Meantime McMahon is quarterbacking a search using Bastien Moreau, this and last week’s Blacklister, for the MacGuffin-y dossier which contains proof that she and POTUS are part of a conspiracy against America, or…something? It scarcely matters at this stage, I suppose; Red has already seen her for what she is. And when he and Moreau confront each other, he is able to use that information to turn Moreau against McMahon. Moreau, you see, is ideologically-driven rather than a gun for hire, and thought he was working in the service of a German nationalist group called, improbably, Black Fist.

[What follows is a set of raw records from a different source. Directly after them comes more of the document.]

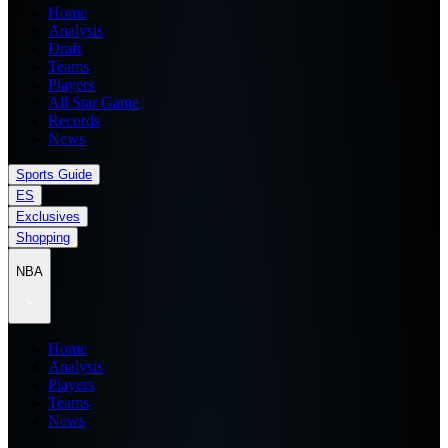
Home
Analysis
Draft
Teams
Players
All Star Game
Records
News
Sports Guide
ES
Exclusives
Shopping
NBA
Home
Analysis
Players
Teams
News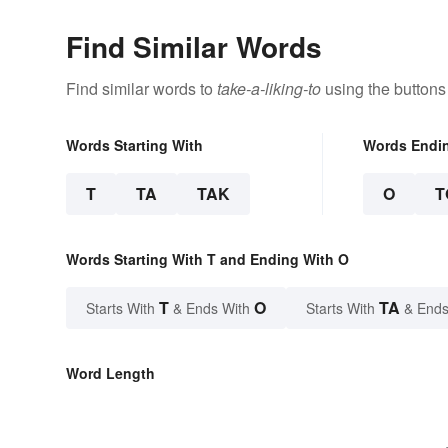
Find Similar Words
Find similar words to
take-a-liking-to
using the buttons
Words Starting With
Words Endi
T
TA
TAK
O
T
Words Starting With T and Ending With O
T
O
TA
Starts With
& Ends With
Starts With
& Ends
Word Length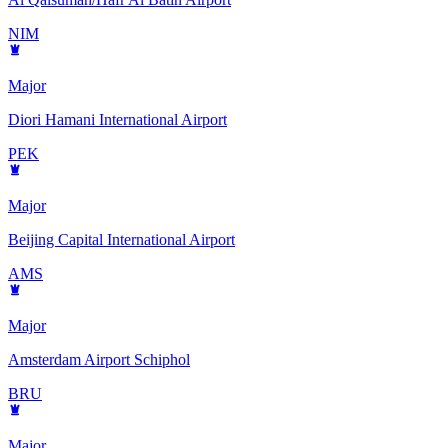
NIM
Major
Diori Hamani International Airport
PEK
Major
Beijing Capital International Airport
AMS
Major
Amsterdam Airport Schiphol
BRU
Major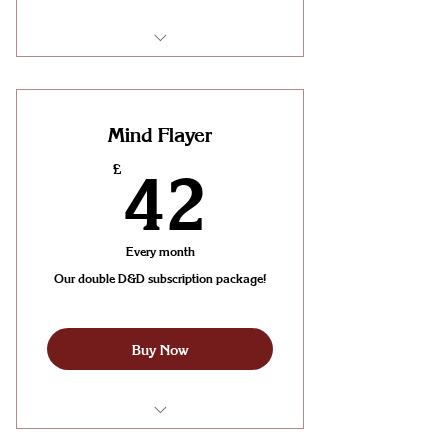
Join a party for weekly D&D
Sessions (One per week!)
Mind Flayer
42£
£
42
Every month
Our double D&D subscription package!
Buy Now
Join a party for 2 weekly D&D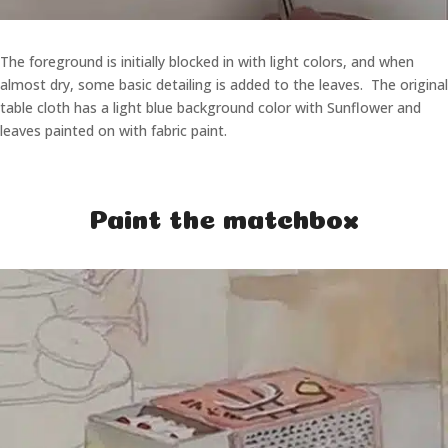
The foreground is initially blocked in with light colors, and when
almost dry, some basic detailing is added to the leaves. The original
table cloth has a light blue background color with Sunflower and
leaves painted on with fabric paint.
Paint the matchbox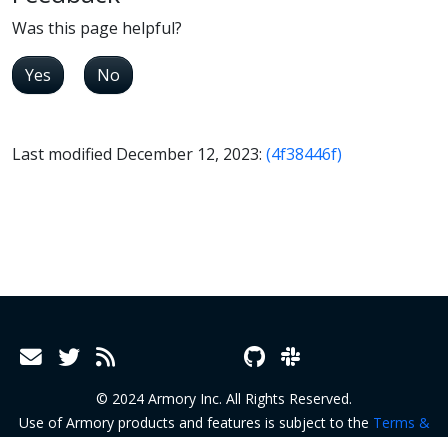
Was this page helpful?
Yes
No
Last modified December 12, 2023:
(4f38446f)
© 2024 Armory Inc. All Rights Reserved.
Use of Armory products and features is subject to the
Terms &
Conditions
and
Terms of Service
.
Privacy Policy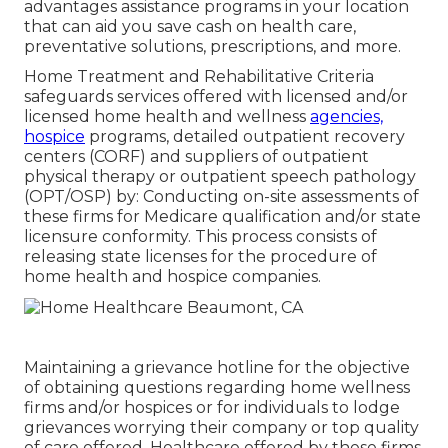
advantages assistance programs in your location
that can aid you save cash on health care,
preventative solutions, prescriptions, and more.
Home Treatment and Rehabilitative Criteria
safeguards services offered with licensed and/or
licensed home health and wellness
agencies,
hospice
programs, detailed outpatient recovery
centers (CORF) and suppliers of outpatient
physical therapy or outpatient speech pathology
(OPT/OSP) by: Conducting on-site assessments of
these firms for Medicare qualification and/or state
licensure conformity. This process consists of
releasing state licenses for the procedure of
home health and hospice companies.
Maintaining a grievance hotline for the objective
of obtaining questions regarding home wellness
firms and/or hospices or for individuals to lodge
grievances worrying their company or top quality
of care offered. Healthcare offered by these firms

Moreau is captured by Ressler, but shot – by another of McMahon’s operatives – before he can provide any useful intel. By then he’d dropped the dossier – in USB drive form – in an unsuspecting schoolkid’s bag. Red’s immunity agreement is restored, and the lovely Vontae is paroled as part of the deal. Answering my question from last week, everyone agrees to pretend that Red has broken out of prison, so that he can go back to being a CI: or, as Cooper puts it, “We have our work cut out for us. We know there are people plotting against our country. As is all too often the case, we’re looking straight down the barrel of what’s wrong with the world. But tonight, we’re also witness to something pretty great: the man we hate to love lives to fight another day”. Red, unsentimentally, remarks on how the Task Force office “reeks of stress and anxiety, coffee and deodorized body odor”.

So we’re back to normal. Except that McMahon herself is going to be overseeing the Task Force. And that Samar is leaving the FBI, because of her health. As ever I’ve tried not to look for spoilers, but it did feel like farewell. I hope not.